[To do] Copy out each line of the data below in which the string "modelos" appears.

(Structured page parsing data)

=-=-=-=-=

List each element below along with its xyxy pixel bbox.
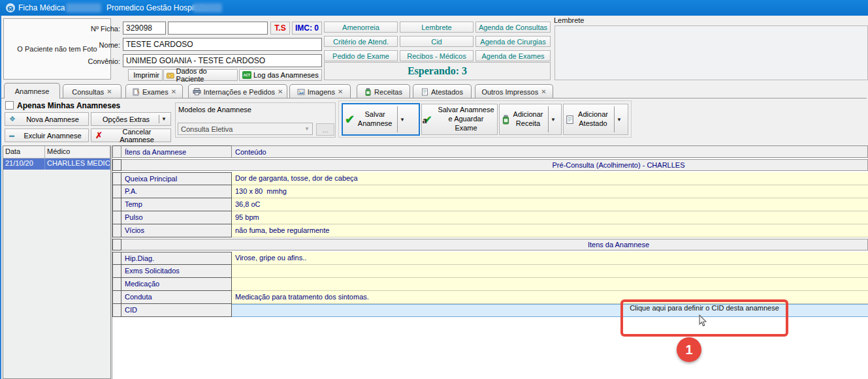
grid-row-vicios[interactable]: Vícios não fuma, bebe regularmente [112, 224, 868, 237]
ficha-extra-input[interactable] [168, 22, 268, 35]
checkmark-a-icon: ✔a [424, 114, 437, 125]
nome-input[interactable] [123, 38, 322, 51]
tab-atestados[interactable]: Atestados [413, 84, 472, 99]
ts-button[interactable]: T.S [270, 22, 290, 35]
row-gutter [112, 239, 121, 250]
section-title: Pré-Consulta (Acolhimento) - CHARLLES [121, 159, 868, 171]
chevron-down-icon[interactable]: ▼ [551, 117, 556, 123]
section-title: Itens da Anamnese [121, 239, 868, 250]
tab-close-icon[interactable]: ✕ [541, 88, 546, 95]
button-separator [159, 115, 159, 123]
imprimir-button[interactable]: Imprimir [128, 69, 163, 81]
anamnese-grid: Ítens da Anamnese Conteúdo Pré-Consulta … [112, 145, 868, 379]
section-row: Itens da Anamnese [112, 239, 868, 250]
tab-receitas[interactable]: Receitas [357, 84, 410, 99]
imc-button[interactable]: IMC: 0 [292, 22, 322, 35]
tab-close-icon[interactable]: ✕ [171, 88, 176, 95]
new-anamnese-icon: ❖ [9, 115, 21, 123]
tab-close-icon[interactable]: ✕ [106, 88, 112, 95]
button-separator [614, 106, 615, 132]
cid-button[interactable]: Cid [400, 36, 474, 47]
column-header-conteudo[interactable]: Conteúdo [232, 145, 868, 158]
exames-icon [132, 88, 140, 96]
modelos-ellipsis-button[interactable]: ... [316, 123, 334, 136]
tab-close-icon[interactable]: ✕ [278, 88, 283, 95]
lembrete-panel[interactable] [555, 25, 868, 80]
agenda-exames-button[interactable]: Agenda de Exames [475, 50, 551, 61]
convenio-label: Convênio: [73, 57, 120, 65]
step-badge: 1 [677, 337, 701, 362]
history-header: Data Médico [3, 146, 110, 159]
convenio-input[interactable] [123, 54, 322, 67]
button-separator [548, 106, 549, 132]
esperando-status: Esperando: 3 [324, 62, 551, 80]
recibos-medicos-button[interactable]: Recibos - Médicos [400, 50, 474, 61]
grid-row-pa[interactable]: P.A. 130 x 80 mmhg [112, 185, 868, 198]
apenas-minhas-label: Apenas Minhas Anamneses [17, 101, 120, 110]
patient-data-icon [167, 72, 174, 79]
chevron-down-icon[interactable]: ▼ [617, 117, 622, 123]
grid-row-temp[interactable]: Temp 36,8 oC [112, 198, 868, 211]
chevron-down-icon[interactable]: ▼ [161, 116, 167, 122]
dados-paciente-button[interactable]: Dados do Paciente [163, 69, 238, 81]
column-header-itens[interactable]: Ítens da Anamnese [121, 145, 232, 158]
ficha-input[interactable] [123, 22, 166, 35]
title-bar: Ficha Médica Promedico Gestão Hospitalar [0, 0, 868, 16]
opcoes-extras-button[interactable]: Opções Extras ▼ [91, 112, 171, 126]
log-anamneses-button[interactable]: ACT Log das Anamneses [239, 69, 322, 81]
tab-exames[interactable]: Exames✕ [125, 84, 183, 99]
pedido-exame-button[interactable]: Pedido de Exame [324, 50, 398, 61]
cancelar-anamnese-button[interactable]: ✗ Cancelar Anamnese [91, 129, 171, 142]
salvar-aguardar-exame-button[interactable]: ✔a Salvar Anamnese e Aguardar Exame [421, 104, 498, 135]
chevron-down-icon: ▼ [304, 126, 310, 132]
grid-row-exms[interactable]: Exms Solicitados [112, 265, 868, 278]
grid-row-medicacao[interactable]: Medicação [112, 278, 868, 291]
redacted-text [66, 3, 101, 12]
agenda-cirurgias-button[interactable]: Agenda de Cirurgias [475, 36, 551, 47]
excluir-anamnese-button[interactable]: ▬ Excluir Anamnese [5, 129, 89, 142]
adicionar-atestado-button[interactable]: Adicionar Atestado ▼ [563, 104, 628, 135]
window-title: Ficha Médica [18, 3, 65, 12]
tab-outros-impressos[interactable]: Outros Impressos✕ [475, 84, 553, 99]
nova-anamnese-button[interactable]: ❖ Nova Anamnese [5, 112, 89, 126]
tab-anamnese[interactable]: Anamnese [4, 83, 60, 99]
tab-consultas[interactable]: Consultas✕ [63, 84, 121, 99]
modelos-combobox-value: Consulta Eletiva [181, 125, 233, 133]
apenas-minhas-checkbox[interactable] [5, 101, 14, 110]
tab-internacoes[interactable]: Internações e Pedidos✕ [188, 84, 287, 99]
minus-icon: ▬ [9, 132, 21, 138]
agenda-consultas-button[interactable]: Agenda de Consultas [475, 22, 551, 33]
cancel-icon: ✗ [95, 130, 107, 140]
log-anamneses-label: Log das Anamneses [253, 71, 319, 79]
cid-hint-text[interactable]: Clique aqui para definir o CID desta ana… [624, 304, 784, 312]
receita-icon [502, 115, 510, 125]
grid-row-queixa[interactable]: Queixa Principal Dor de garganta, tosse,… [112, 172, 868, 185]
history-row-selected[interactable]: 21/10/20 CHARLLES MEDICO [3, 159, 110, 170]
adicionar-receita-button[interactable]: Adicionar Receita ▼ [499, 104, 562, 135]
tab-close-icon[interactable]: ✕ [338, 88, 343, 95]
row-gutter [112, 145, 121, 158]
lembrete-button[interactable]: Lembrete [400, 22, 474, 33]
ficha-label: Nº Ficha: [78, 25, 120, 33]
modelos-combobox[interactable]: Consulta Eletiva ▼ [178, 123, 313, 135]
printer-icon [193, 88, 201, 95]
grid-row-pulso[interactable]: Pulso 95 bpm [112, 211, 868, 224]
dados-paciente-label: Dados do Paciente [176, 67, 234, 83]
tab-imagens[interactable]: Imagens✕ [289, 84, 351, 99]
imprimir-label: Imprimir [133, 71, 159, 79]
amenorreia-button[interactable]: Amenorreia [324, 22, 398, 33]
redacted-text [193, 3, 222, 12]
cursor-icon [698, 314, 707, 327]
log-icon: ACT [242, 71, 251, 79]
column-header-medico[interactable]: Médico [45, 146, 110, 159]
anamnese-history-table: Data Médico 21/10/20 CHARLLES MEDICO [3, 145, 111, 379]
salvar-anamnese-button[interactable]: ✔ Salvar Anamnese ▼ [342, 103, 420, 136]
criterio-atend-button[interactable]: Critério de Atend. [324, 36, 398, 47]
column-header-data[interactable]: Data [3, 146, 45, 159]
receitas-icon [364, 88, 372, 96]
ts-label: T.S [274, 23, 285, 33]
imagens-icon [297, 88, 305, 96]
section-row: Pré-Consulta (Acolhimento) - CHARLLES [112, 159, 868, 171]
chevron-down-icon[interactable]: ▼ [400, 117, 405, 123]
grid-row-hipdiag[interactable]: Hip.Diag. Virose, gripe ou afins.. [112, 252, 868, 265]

=-=-=-=-=

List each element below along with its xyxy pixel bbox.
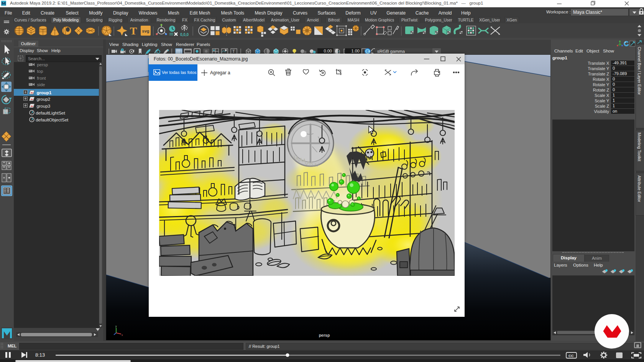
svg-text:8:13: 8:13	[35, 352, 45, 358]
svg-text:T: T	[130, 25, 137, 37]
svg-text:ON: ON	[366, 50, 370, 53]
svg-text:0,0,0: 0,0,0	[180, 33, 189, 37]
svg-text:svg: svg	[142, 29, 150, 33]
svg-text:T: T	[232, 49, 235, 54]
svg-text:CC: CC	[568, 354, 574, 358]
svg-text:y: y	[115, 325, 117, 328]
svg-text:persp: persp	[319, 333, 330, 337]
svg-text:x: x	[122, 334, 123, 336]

=-=-=-=-=

[Final answer]
modelos-ellipsis-button[interactable]: ... [316, 123, 334, 136]
modelos-combobox-value: Consulta Eletiva [181, 125, 233, 133]
modelos-combobox[interactable]: Consulta Eletiva ▼ [178, 123, 313, 135]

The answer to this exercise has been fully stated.